La Junta Rectora del Instituto de España —que reúne a las diez principales reales academias del país— ha acordado respaldar de forma “plena y rotunda” al director de la Real Academia Española (RAE), Santiago Muñoz Machado, frente a las críticas ácidas formuladas días atrás contra su persona por el director del Instituto Cervantes, Luis García Montero. Ha sido un «Fuenteovejuna, todos a una», como escribió Lope de Vega en su celebérrima obra.
Éste declaró públicamente que la RAE estaba «en manos de un catedrático de Derecho Administrativo, experto en llevar negocios desde su despacho para empresas multimillonarias”, en referencia clara a Santiago Muñoz Machado .
García Montero también contrastó la etapa actual de la RAE con el pasado, recordando que él estaba acostumbrado a discutir sobre lengua con “grandes filólogos” como Víctor García de la Concha o Darío Villanueva, insinuando que el perfil actual responde a otros intereses y prioridades.
La tensión dialéctica se prolongó en América. En la presentación del X Congreso Internacional de la Lengua Española, celebrada en Arequipa, Perú, entre el 14 y el 17 de octubre pasados, a la que asistió el Rey Felipe VI, el poeta –Luis García Montero ha sido catedrático de Literatura Española en la Universidad de Granada– deslizó un comentario sobre el relevo en la RAE, señalando que “ya habrá tiempo de hablar de la preparación del sucesor del director”, una frase interpretada como otra alusión directa a Muñoz Machado.

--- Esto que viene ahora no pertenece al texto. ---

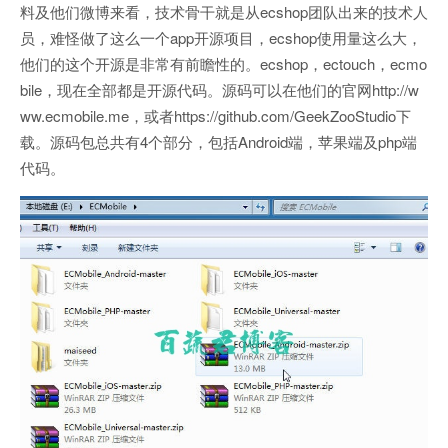
料及他们微博来看，技术骨干就是从ecshop团队出来的技术人
员，难怪做了这么一个app开源项目，ecshop使用量这么大，
他们的这个开源是非常有前瞻性的。ecshop，ectouch，ecmo
bile，现在全部都是开源代码。源码可以在他们的官网http://w
ww.ecmobile.me，或者https://github.com/GeekZooStudio下
载。源码包总共有4个部分，包括Android端，苹果端及php端
代码。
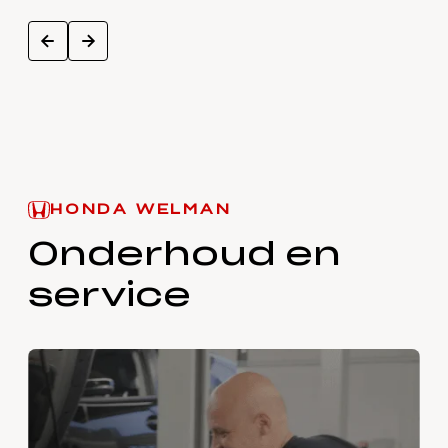
next
prev
HONDA WELMAN
Onderhoud en
service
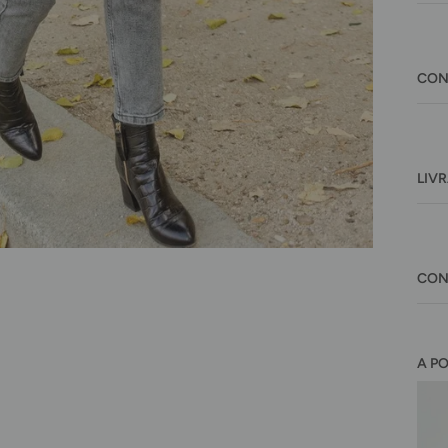
CON
LIV
CON
A P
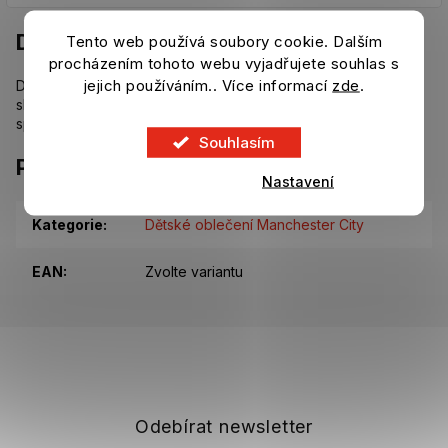
Detailní popis produktu
Tento web používá soubory cookie. Dalším
procházením tohoto webu vyjadřujete souhlas s
jejich používáním.. Více informací
zde
.
Dětský set Manchester City v tmavě modré barvě. Set se
skládá z trička a a šortek. Velmi lehký, bezstarostný pohyb při
sportu.
Souhlasím
Parametry
Nastavení
Kategorie
:
Dětské oblečení Manchester City
EAN
:
Zvolte variantu
Z
á
p
a
t
Odebírat newsletter
í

Ahora, el Instituto de España, del que forman los presidentes y directores de las Academias, se ha pronunciado con rotundidad.
Todos ellos han rechazado expresamente –y por unanimidad– las declaraciones de García Montero y han reiterado su solidaridad con Muñoz Machado y con la RAE.
Los máximos responsables de la Real Academia de la Historia, la Real Academia de Bellas Artes de San Fernando, la Real Academia de Ciencias Exactas, Físicas y Naturales, la Real Academia de Ciencias Morales y Políticas, la Real Academia Nacional de Medicina, la Real Academia de Jurisprudencia y Legislación, la Real Academia Nacional de Farmacia, la Real Academia de Ingeniería y la Real Academia de Ciencias Económicas y Financieras, respaldaron a Muñoz Machado, que no asistió no asistió a la reunión y no tomó parte en la adopción del acuerdo.
Este respaldo corporativo no es el primero. El pasado 15 de octubre, la Real Academia de Ciencias Morales y Políticas ya había manifestado su “adhesión” al comunicado hecho público por la RAE en defensa de su director, al que calificó de miembro de “nuestra corporación”. Entonces, la institución calificó las críticas de García Montero como “injustificadas y fuera de lugar”.
El mensaje, en ambos casos, es inequívoco: el mundo académico cierra filas en torno a la RAE y su director frente a unas declaraciones que consideran improcedentes.